# Exercise instructions:
Every line of the material below needs to be copied exactly; omit the pictures.

+++

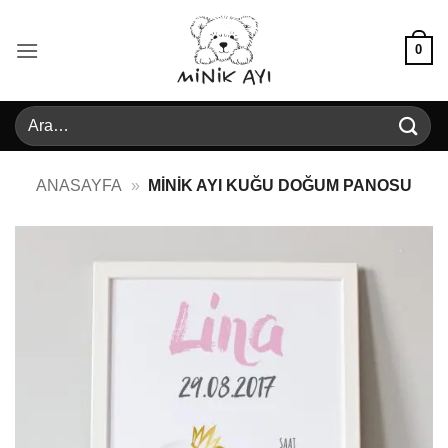
İçeriğe
atla
0
Ara:
ANASAYFA
»
MINIK AYI KUĞU DOĞUM PANOSU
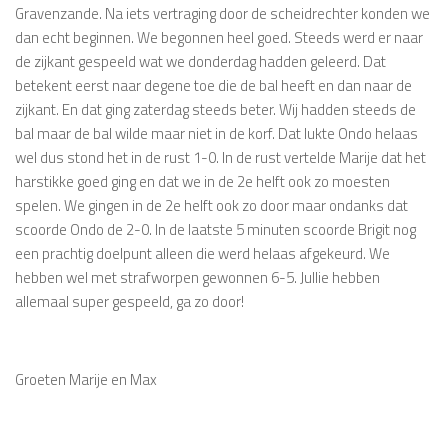
Gravenzande. Na iets vertraging door de scheidrechter konden we
dan echt beginnen. We begonnen heel goed. Steeds werd er naar
de zijkant gespeeld wat we donderdag hadden geleerd. Dat
betekent eerst naar degene toe die de bal heeft en dan naar de
zijkant. En dat ging zaterdag steeds beter. Wij hadden steeds de
bal maar de bal wilde maar niet in de korf. Dat lukte Ondo helaas
wel dus stond het in de rust 1-0. In de rust vertelde Marije dat het
harstikke goed ging en dat we in de 2e helft ook zo moesten
spelen. We gingen in de 2e helft ook zo door maar ondanks dat
scoorde Ondo de 2-0. In de laatste 5 minuten scoorde Brigit nog
een prachtig doelpunt alleen die werd helaas afgekeurd. We
hebben wel met strafworpen gewonnen 6-5. Jullie hebben
allemaal super gespeeld, ga zo door!
Groeten Marije en Max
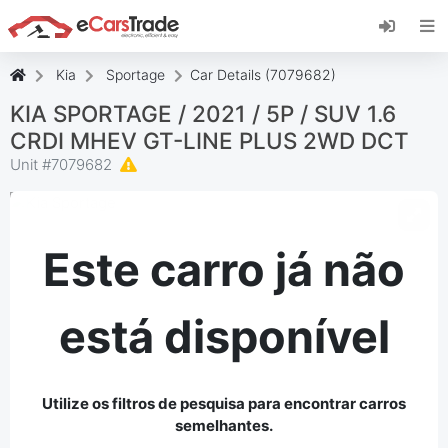
Instale a aplicação web eCarsTrade, adicione-a
ao seu ecrã inicial e receba atualizações
instantâneas.
Kia
Sportage
Car Details (7079682)
Instalar
Cancelar
KIA SPORTAGE / 2021 / 5P / SUV 1.6
CRDI MHEV GT-LINE PLUS 2WD DCT
Unit #
7079682
Este carro já não
está disponível
Utilize os filtros de pesquisa para encontrar carros
semelhantes.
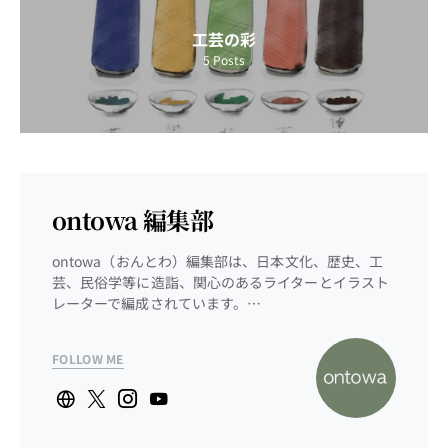
工芸の彩
5
Posts
ontowa 編集部
ontowa（おんとわ）編集部は、日本文化、歴史、工
芸、民俗学等に造詣、関心のあるライターとイラスト
レーターで編成されています。…
FOLLOW ME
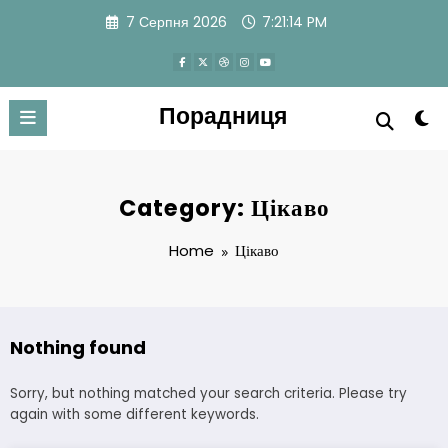
Skip
7 Серпня 2026
7:21:14 PM
to
content
Порадниця
Category: Цікаво
Home
Цікаво
Nothing found
Sorry, but nothing matched your search criteria. Please try
again with some different keywords.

+++

# Solution to this problem:
İçeriğe
atla
0
Ara:
ANASAYFA
»
MINIK AYI KUĞU DOĞUM PANOSU
Gravenzande. Na iets vertraging door de scheidrechter konden we
dan echt beginnen. We begonnen heel goed. Steeds werd er naar
de zijkant gespeeld wat we donderdag hadden geleerd. Dat
betekent eerst naar degene toe die de bal heeft en dan naar de
zijkant. En dat ging zaterdag steeds beter. Wij hadden steeds de
bal maar de bal wilde maar niet in de korf. Dat lukte Ondo helaas
wel dus stond het in de rust 1-0. In de rust vertelde Marije dat het
harstikke goed ging en dat we in de 2e helft ook zo moesten
spelen. We gingen in de 2e helft ook zo door maar ondanks dat
scoorde Ondo de 2-0. In de laatste 5 minuten scoorde Brigit nog
een prachtig doelpunt alleen die werd helaas afgekeurd. We
hebben wel met strafworpen gewonnen 6-5. Jullie hebben
allemaal super gespeeld, ga zo door!
Groeten Marije en Max
Instale a aplicação web eCarsTrade, adicione-a
ao seu ecrã inicial e receba atualizações
instantâneas.
Kia
Sportage
Car Details (7079682)
Instalar
Cancelar
KIA SPORTAGE / 2021 / 5P / SUV 1.6
CRDI MHEV GT-LINE PLUS 2WD DCT
Unit #
7079682
Este carro já não
está disponível
Utilize os filtros de pesquisa para encontrar carros
semelhantes.
工芸の彩
5
Posts
ontowa 編集部
ontowa（おんとわ）編集部は、日本文化、歴史、工
芸、民俗学等に造詣、関心のあるライターとイラスト
レーターで編成されています。…
FOLLOW ME
Skip
7 Серпня 2026
7:21:14 PM
to
content
Порадниця
Category: Цікаво
Home
Цікаво
Nothing found
Sorry, but nothing matched your search criteria. Please try
again with some different keywords.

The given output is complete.